No project description provided
Project description
LazyProphet
Time Series decomp via gradient boosting with a couple different estimators of trend:
- ridge: approximates trend via a global fit from a polynomial ridge regression (don't really need ridge since we are boosting but oh well)
- linear: approximates trend via a local linear changepoint model done using binary segmented regressions to minimize MAE
- mean: approximates trend via local mean change point model
Seasonality can be naive averaging over freq number of time periods or 'harmonic' which calculates seasonality similarly to Prophet using fourier series.
Notes:
- Number of gradient boosting rounds can be set to a max but once our cost function is minimized it will stop unless a minimum is set
- You probably want to always have ols_constant = False for linear estimator
- We can approximate where splits should occur for our local estimators (mean and linear) which speeds things up quite a bit
- The regularization parameter effects the number of boosting rounds whereas l2 just effects the ridge regression regularization
Some basic examples:
import quandl
import fbprophet
import pandas as pd
import matplotlib.pyplot as plt
import LazyProphet as lp
#Get bitcoin data
data = quandl.get("BITSTAMP/USD")
y = data['Low']
y = y[-730:]
df = pd.DataFrame(y)
df['ds'] = y.index
#adjust to make ready for Prophet
df.columns = ['y', 'ds']
model = fbprophet.Prophet()
model.fit(df)
forecast = model.predict(df)
#create Lazy Prophet class
boosted_model = lp.LazyProphet(freq = 365,
estimator = 'linear',
approximate_splits = True,
regularization = 1.2,
global_cost = 'maicc',
split_cost = 'mse',
seasonal_regularization = 'auto',
trend_dampening = 0,
max_boosting_rounds = 50,
exogenous = None
)
#Fits on just the time series
#returns a dictionary with the decomposition
output = boosted_model.fit(y)
#plot forecasts vs actual
tsboosted_ = output['yhat']
proph = forecast['yhat']
plt.plot(tsboosted_, label = 'Lazy', color = 'black')

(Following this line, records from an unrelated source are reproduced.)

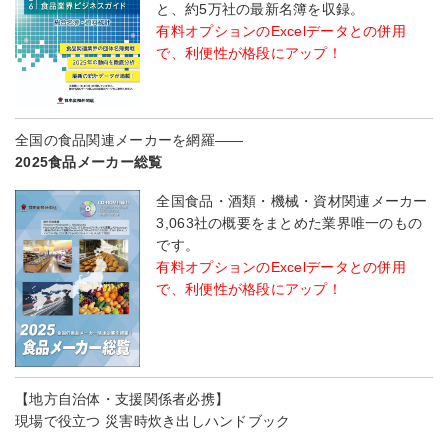
と、約5万社の最新名簿を収録。
有料オプションのExcelデータとの併用
で、利便性が格段にアップ！
全国の食品関連メーカーを網羅――
2025食品メーカー総覧
全国食品・酒類・機械・資材関連メーカー
3,063社の概要をまとめた業界唯一のもの
です。
有料オプションのExcelデータとの併用
で、利便性が格段にアップ！
【地方自治体・支援関係者必携】
現場で役立つ 災害時炊き出しハンドブック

proph.index = tsboosted_.index
plt.plot(y, label = 'Actual')
plt.plot(proph, label = 'Prophet')
plt.legend()
plt.show()
#plot trend
plt.plot(forecast['trend'], label = 'Prophet')
plt.plot(output['trend'].reset_index(drop = True), label = 'Lazy')

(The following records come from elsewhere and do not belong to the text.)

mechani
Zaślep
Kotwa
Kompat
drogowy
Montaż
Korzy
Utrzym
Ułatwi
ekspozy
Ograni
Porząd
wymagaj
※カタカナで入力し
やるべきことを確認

plt.plot(y.reset_index(drop = True))
plt.legend()
plt.show()
#plot seasonality
plt.plot(forecast['additive_terms'], label = 'Prophet')

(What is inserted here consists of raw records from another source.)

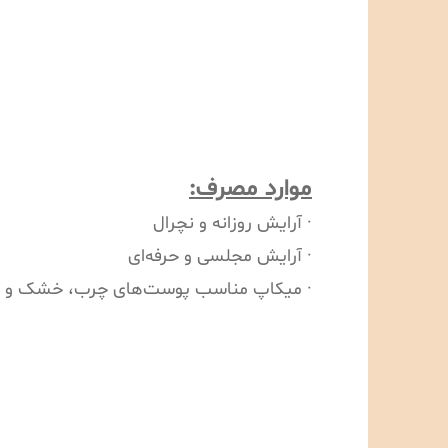
موارد مصرف:
· آرایش روزانه و نچرال
· آرایش مجلسی و حرفه‌ای
· میکاپ مناسب پوست‌های چرب، خشک و 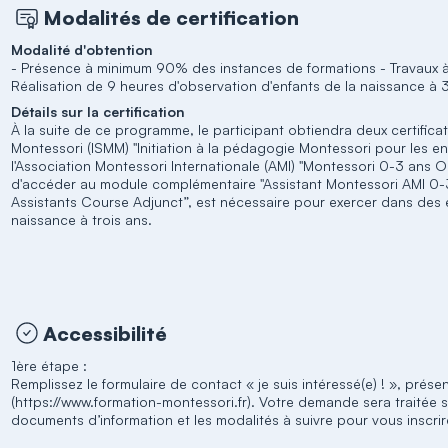
Modalités de certification
Modalité d'obtention
- Présence à minimum 90% des instances de formations - Travaux à 
Réalisation de 9 heures d'observation d'enfants de la naissance à 
Détails sur la certification
À la suite de ce programme, le participant obtiendra deux certificats 
Montessori (ISMM) "Initiation à la pédagogie Montessori pour les enf
l'Association Montessori Internationale (AMI) "Montessori 0-3 ans Or
d'accéder au module complémentaire "Assistant Montessori AMI 0-3
Assistants Course Adjunct”, est nécessaire pour exercer dans des 
naissance à trois ans.
Accessibilité
1ère étape :
Remplissez le formulaire de contact « je suis intéressé(e) ! », prés
(https://www.formation-montessori.fr). Votre demande sera traitée s
documents d’information et les modalités à suivre pour vous inscrir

plt.plot(output['seasonality'].reset_index(drop = True), label = 'Lazy')
plt.legend()
plt.show()
An example using ridge and looking at the trend and seasonality decomp:
import quandl
import fbprophet
import pandas as pd
import matplotlib.pyplot as plt
import LazyProphet as lp
#Get bitcoin data
data = quandl.get("BITSTAMP/USD")
y = data['Low']
y = y[-730:]
df = pd.DataFrame(y)
df['ds'] = y.index
#adjust to make ready for Prophet
df.columns = ['y', 'ds']
model = fbprophet.Prophet()
model.fit(df)
forecast = model.predict(df)
#create Lazy Prophet class
boosted_model = lp.LazyProphet(freq = 365,
estimator = 'ridge',
approximate_splits = True,
regularization = 1.2,
global_cost = 'maicc',
split_cost = 'mse',
seasonal_regularization = 'auto',
trend_dampening = 0,
max_boosting_rounds = 50,
exogenous = None)
#Fits on just the time series
#returns a dictionary with the decomposition
output = boosted_model.fit(y)
#plot forecasts vs actual
tsboosted_ = output['yhat']
proph = forecast['yhat']
plt.plot(tsboosted_, label = 'Lazy', color = 'black')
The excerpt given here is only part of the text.